◆ Work order
Please output every record exactly, keeping each line as it is.
☆ ☆ ☆ ☆ ☆ ☆ ☆
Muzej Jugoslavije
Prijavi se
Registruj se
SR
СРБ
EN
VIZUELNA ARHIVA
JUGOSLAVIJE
☆ ☆ ☆ ☆ ☆ ☆ ☆
◆ Your solution
Muzej Jugoslavije
Prijavi se
Registruj se
SR
СРБ
EN
VIZUELNA ARHIVA
JUGOSLAVIJE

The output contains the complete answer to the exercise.